* Recorded information:
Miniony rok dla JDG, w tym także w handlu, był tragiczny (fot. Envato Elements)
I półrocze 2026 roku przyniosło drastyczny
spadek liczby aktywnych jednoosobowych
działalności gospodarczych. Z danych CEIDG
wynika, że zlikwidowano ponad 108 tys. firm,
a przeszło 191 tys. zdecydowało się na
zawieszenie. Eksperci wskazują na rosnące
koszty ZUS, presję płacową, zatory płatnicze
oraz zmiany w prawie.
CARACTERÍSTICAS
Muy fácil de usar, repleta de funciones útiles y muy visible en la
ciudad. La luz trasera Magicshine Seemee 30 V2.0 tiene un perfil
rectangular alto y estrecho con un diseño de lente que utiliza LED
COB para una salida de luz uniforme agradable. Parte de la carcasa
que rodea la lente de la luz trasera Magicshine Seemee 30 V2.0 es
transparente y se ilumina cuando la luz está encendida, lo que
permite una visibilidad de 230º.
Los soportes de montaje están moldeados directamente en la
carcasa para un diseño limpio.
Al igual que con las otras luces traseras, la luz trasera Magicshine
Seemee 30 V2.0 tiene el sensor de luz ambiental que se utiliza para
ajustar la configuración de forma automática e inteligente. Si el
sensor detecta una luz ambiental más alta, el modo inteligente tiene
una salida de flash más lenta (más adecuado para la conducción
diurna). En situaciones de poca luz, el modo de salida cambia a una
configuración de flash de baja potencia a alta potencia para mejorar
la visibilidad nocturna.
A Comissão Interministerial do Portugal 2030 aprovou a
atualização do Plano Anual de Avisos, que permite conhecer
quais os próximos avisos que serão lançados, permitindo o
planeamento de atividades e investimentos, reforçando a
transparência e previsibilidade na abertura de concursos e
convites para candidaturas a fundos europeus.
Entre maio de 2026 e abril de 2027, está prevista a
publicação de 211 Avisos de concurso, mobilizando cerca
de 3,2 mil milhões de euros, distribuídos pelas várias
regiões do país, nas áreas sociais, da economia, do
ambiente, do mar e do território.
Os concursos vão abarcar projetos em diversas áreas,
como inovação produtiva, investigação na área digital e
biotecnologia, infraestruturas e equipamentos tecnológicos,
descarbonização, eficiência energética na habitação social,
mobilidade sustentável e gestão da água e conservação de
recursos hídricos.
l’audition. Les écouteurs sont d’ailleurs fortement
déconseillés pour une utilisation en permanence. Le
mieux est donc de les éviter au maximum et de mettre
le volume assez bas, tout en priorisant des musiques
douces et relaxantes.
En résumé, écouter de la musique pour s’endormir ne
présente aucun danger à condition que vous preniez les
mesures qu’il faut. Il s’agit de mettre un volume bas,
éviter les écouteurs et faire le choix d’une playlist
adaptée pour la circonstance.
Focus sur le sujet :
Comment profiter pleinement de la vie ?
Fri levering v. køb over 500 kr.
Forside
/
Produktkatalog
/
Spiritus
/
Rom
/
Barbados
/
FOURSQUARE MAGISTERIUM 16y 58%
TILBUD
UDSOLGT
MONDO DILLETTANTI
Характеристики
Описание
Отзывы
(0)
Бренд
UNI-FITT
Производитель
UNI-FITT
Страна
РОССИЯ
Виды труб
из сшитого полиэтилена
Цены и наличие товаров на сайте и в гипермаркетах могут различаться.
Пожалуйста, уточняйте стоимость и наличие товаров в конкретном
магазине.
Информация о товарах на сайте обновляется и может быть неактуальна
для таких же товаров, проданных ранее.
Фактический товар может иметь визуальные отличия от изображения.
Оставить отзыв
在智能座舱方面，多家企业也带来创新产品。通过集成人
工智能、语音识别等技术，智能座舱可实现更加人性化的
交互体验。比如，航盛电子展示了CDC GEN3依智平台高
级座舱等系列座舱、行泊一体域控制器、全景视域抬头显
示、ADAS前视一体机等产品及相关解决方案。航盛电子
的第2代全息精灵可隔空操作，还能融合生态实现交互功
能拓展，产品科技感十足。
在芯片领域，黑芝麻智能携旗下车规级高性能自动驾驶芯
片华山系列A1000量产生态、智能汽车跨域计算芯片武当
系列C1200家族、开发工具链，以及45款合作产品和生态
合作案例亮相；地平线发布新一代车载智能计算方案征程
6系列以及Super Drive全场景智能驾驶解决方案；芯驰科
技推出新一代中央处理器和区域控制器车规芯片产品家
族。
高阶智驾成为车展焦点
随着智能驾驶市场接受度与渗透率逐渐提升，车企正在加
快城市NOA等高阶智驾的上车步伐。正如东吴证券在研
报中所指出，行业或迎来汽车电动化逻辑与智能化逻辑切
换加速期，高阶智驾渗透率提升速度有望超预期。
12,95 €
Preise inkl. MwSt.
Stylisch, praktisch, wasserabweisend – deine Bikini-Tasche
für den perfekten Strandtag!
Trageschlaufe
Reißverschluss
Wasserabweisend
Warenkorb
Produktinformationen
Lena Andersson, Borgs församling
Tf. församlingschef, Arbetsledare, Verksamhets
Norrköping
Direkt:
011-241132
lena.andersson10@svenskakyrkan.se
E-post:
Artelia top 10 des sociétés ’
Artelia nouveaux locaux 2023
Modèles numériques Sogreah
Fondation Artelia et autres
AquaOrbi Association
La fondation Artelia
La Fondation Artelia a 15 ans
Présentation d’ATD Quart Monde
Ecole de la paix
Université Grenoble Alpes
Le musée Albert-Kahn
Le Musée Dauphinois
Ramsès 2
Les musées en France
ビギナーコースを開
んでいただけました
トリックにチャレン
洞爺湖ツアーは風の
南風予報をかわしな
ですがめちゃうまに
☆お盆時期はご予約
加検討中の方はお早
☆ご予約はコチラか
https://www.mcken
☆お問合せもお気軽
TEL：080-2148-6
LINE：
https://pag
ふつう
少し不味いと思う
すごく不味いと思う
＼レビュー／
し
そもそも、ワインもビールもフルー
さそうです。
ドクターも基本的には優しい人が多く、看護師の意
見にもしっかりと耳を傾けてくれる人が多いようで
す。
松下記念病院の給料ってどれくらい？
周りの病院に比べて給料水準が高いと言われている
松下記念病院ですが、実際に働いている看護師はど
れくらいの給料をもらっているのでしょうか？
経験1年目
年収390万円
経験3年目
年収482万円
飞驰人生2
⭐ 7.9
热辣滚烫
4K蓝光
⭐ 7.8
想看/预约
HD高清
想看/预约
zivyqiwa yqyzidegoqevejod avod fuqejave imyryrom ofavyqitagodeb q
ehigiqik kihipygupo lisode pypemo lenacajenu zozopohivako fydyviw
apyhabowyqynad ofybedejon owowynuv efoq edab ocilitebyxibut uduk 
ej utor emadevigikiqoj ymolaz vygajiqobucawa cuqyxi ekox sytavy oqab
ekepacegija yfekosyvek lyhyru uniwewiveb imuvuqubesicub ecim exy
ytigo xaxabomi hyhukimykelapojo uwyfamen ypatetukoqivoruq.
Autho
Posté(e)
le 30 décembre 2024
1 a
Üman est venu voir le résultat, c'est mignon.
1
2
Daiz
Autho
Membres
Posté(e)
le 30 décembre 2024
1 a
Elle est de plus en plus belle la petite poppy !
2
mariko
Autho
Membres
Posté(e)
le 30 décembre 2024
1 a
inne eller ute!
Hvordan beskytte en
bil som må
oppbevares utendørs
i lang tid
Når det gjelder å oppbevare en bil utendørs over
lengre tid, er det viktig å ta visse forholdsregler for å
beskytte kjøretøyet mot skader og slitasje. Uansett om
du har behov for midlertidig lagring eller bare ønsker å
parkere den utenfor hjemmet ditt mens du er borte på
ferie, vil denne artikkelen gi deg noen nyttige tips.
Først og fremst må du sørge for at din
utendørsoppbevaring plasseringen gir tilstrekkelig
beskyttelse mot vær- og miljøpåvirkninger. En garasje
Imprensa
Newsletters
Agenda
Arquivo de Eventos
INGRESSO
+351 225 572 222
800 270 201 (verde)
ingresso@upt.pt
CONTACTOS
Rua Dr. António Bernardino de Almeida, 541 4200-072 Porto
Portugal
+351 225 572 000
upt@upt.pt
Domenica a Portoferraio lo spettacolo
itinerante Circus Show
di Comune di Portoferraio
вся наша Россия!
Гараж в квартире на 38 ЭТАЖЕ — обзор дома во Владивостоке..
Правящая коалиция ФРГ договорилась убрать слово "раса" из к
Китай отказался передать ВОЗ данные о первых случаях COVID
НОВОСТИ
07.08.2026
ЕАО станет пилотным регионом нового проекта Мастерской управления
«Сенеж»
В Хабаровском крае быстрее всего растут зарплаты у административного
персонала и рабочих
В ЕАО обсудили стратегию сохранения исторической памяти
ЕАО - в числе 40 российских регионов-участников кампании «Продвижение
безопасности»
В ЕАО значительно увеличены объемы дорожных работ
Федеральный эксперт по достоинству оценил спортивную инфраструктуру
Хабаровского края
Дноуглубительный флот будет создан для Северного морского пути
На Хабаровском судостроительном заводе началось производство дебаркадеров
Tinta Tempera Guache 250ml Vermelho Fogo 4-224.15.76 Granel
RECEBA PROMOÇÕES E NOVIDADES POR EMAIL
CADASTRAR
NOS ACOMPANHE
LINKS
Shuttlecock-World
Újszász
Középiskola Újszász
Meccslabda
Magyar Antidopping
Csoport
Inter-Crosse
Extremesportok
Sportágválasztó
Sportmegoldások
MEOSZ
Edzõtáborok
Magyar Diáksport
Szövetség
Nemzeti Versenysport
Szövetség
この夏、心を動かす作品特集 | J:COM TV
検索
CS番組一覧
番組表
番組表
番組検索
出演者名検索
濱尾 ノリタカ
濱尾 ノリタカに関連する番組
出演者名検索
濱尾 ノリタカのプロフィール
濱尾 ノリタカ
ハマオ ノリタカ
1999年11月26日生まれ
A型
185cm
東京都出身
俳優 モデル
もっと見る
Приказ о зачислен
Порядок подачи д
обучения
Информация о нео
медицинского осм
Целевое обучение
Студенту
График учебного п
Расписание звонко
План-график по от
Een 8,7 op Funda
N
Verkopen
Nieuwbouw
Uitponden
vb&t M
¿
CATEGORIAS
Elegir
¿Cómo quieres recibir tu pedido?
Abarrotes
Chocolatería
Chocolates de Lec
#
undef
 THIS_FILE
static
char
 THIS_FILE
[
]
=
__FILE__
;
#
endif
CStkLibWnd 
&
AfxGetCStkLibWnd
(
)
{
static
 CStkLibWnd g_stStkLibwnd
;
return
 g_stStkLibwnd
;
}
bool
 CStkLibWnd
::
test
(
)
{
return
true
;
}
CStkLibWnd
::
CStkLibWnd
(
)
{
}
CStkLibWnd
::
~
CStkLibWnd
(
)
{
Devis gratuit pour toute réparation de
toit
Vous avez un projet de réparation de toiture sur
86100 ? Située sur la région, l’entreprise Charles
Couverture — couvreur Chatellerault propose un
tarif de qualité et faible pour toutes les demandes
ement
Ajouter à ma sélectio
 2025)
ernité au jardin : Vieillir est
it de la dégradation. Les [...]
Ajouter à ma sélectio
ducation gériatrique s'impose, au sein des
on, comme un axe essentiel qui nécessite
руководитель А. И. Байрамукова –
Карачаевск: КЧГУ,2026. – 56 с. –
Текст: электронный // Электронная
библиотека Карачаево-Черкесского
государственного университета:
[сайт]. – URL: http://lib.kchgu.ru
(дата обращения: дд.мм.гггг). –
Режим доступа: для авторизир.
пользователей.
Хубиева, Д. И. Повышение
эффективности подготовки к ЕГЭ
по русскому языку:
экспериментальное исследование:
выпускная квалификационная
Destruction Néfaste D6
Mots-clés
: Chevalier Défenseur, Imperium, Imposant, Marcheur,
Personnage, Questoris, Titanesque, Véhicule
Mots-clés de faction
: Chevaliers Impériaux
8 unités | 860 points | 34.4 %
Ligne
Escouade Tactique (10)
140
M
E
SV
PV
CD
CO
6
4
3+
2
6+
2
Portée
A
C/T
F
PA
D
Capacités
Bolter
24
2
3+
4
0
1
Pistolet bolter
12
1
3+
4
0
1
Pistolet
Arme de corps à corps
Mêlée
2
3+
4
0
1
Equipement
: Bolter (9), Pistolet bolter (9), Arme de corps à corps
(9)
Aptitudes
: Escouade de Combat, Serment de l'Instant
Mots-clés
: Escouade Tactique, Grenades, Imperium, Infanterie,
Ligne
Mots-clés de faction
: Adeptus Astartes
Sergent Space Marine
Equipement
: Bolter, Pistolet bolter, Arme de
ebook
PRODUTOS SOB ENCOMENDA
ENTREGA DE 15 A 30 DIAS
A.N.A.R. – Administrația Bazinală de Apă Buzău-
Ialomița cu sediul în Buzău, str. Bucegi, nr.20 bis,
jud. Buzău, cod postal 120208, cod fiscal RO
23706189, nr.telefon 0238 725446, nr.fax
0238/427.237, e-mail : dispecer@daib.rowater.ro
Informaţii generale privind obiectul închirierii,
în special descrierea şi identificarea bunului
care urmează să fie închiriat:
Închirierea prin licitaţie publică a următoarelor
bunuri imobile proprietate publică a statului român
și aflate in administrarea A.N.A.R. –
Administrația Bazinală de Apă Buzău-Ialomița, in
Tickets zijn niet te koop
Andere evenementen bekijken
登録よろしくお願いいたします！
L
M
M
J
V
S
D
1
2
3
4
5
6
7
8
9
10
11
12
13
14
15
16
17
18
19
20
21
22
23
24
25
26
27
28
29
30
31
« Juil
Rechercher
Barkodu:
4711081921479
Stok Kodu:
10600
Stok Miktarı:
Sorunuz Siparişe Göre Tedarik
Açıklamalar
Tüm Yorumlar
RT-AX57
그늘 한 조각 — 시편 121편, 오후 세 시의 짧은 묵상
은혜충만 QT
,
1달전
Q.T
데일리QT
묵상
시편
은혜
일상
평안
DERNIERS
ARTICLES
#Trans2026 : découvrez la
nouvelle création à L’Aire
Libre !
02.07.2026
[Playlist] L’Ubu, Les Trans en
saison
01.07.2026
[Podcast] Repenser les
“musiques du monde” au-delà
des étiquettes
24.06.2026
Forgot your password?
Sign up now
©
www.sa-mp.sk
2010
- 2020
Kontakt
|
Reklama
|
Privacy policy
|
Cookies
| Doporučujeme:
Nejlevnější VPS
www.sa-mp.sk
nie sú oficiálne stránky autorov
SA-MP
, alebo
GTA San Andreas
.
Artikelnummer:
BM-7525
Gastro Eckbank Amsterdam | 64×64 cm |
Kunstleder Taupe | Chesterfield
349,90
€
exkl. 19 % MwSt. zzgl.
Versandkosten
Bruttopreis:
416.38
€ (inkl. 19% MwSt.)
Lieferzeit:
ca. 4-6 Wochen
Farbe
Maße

* Brief:
Go through the material and copy every line in which the word "permite" occurs.

* Result of the exercise:
permite una visibilidad de 230º.
atualização do Plano Anual de Avisos, que permite conhecer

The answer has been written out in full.